Top of Source records

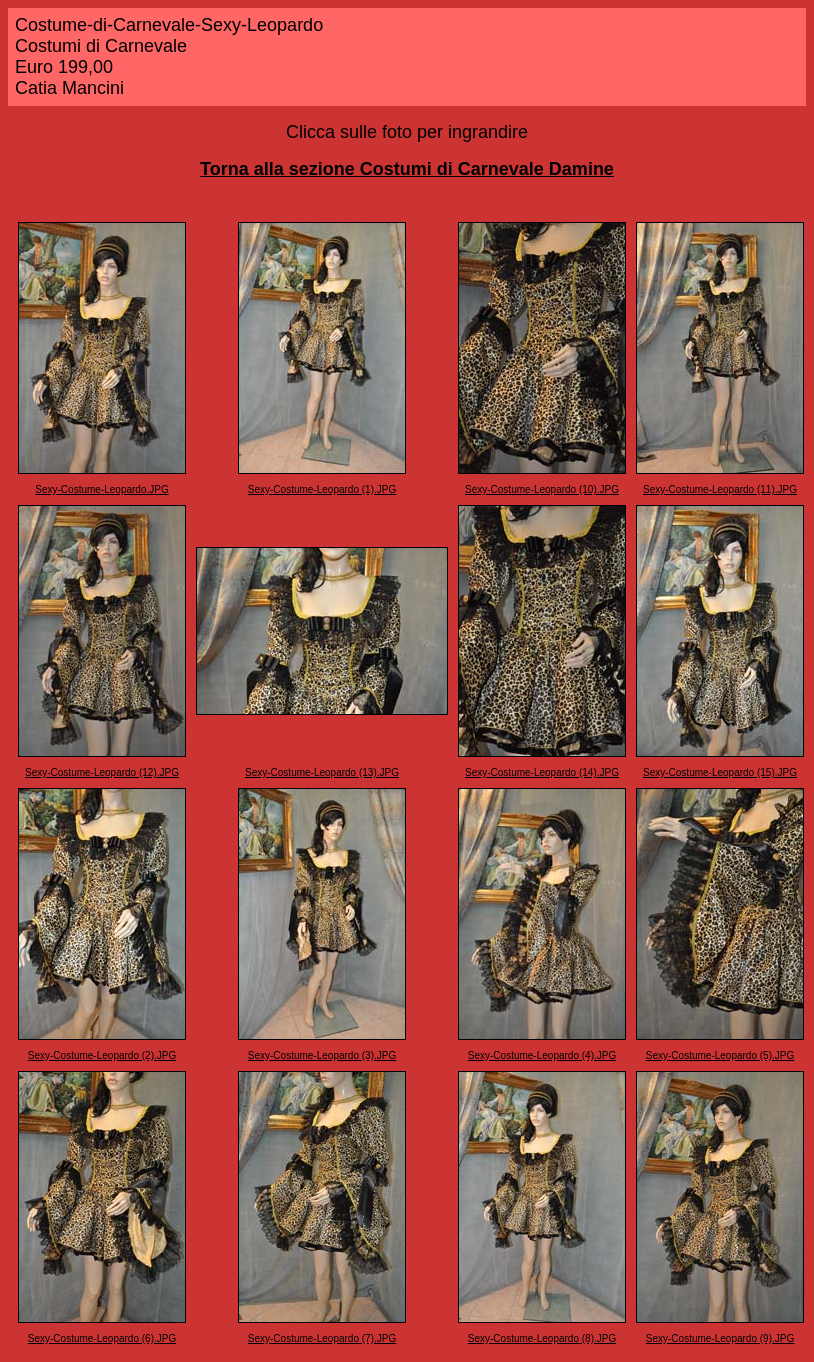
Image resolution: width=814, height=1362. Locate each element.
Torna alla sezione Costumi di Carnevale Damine (407, 169)
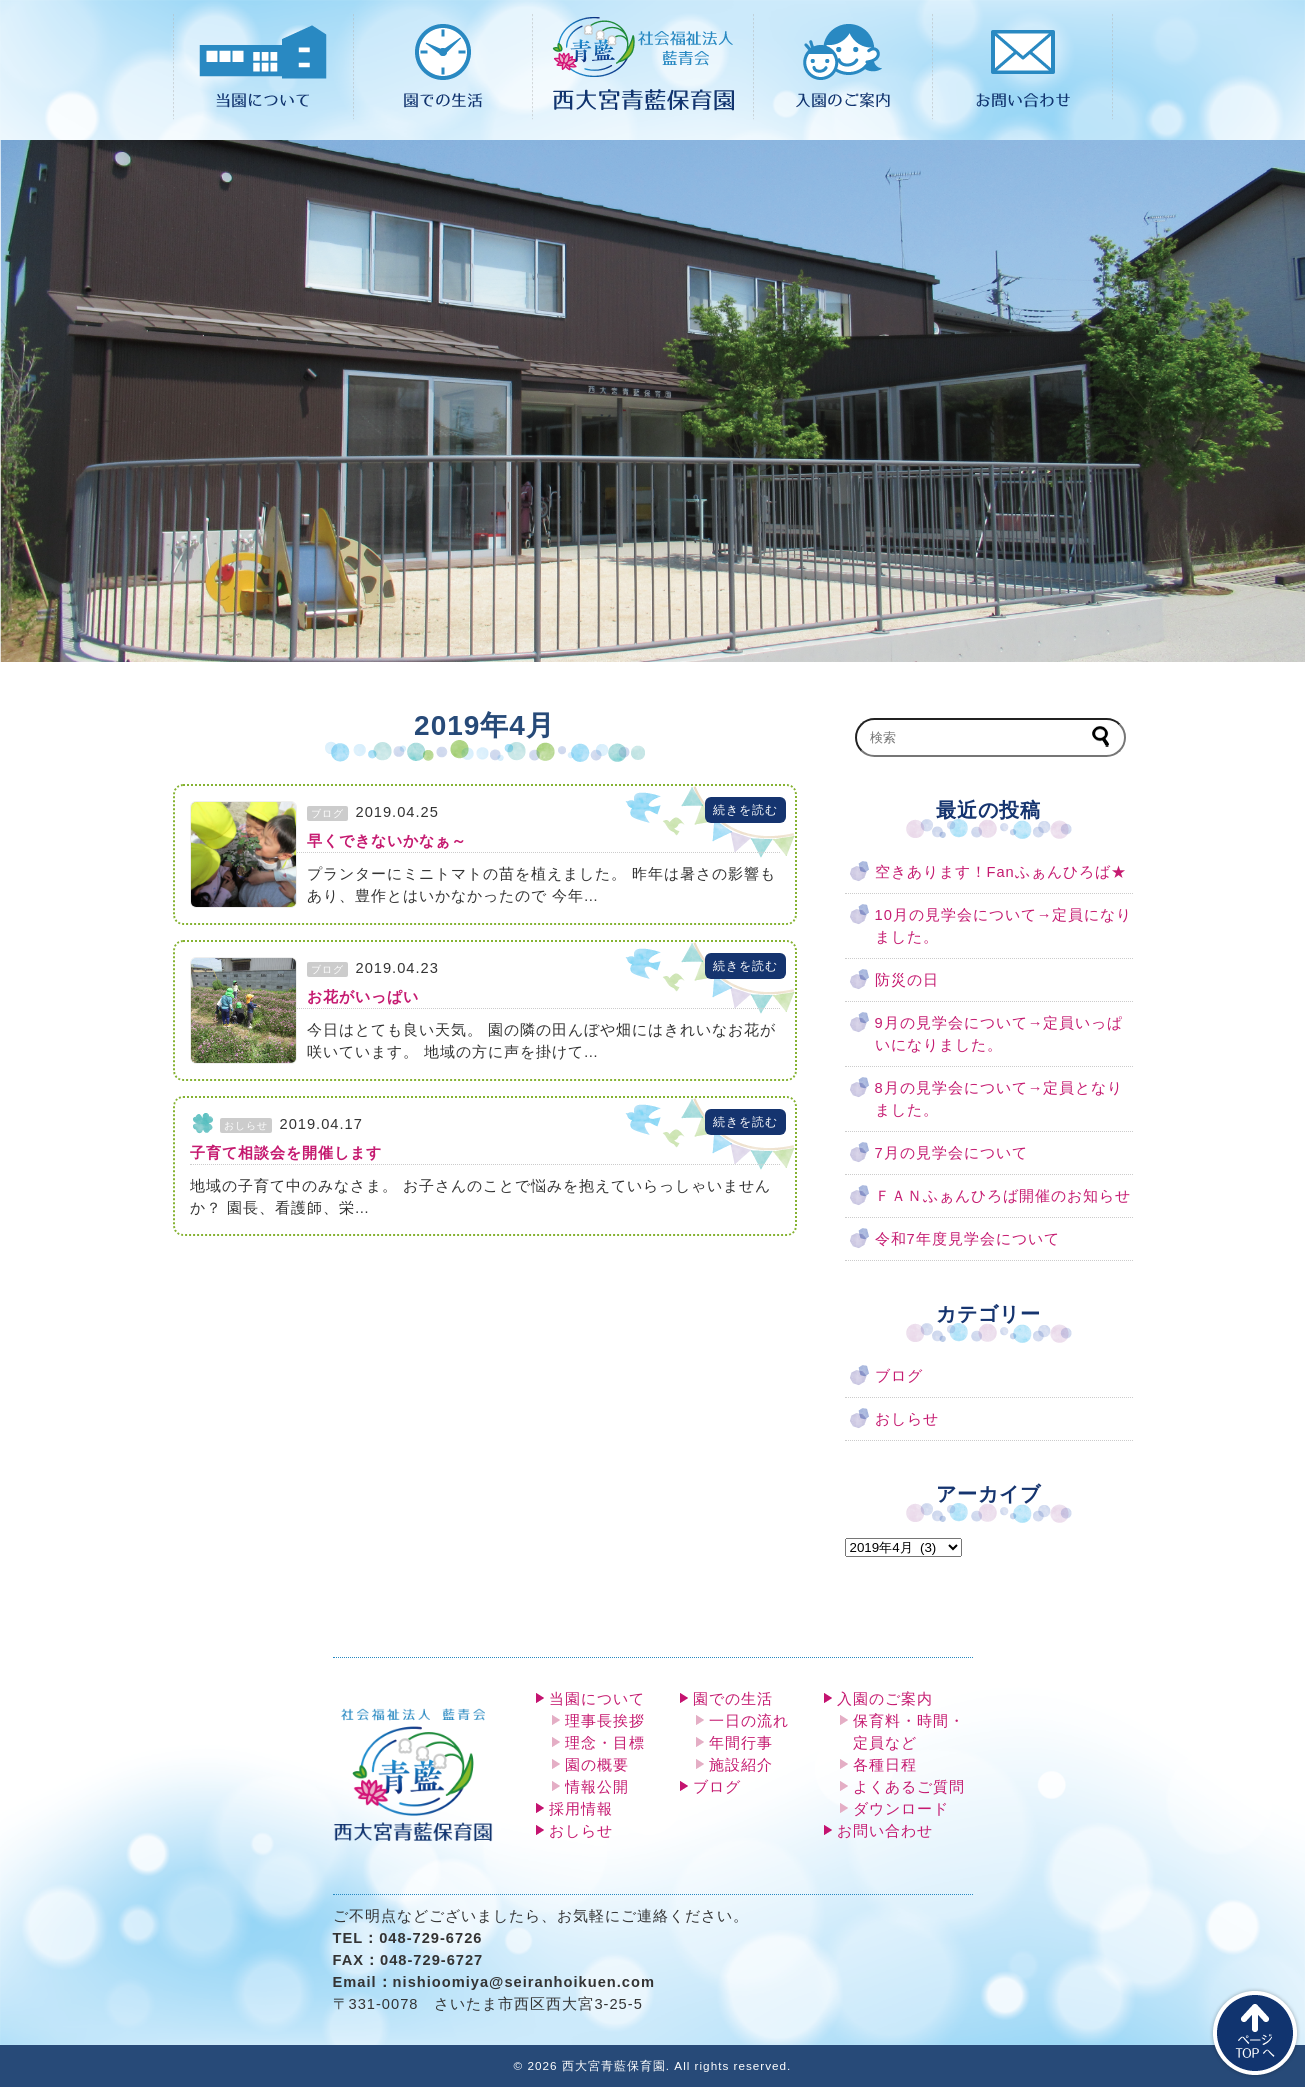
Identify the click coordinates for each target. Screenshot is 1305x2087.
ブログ (899, 1376)
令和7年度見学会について (967, 1239)
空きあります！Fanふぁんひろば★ (1001, 872)
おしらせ (907, 1419)
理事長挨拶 (605, 1721)
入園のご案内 (885, 1699)
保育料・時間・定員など (909, 1732)
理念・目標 (605, 1743)
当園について (597, 1699)
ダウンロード (901, 1809)
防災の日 (907, 980)
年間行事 (741, 1743)
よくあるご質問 (909, 1787)
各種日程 (885, 1765)
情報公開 (597, 1787)
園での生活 (733, 1699)
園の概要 (597, 1765)
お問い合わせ (885, 1831)
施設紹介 (741, 1765)
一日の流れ (749, 1721)
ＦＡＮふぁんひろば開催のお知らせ (1003, 1196)
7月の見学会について (951, 1153)
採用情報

Bottom of Source records

Problem description: Every record above should be duplicated precisely, with the images removed.

Exercise answer:
Image resolution: width=814, height=1362. Locate each element.
Torna alla sezione Costumi di Carnevale Damine (407, 169)
Identify the click coordinates for each target. Screenshot is 1305x2087.
ブログ (899, 1376)
令和7年度見学会について (967, 1239)
空きあります！Fanふぁんひろば★ (1001, 872)
おしらせ (907, 1419)
理事長挨拶 (605, 1721)
入園のご案内 (885, 1699)
保育料・時間・定員など (909, 1732)
理念・目標 (605, 1743)
当園について (597, 1699)
ダウンロード (901, 1809)
防災の日 (907, 980)
年間行事 (741, 1743)
よくあるご質問 (909, 1787)
各種日程 (885, 1765)
情報公開 (597, 1787)
園での生活 (733, 1699)
園の概要 (597, 1765)
お問い合わせ (885, 1831)
施設紹介 (741, 1765)
一日の流れ (749, 1721)
ＦＡＮふぁんひろば開催のお知らせ (1003, 1196)
7月の見学会について (951, 1153)
採用情報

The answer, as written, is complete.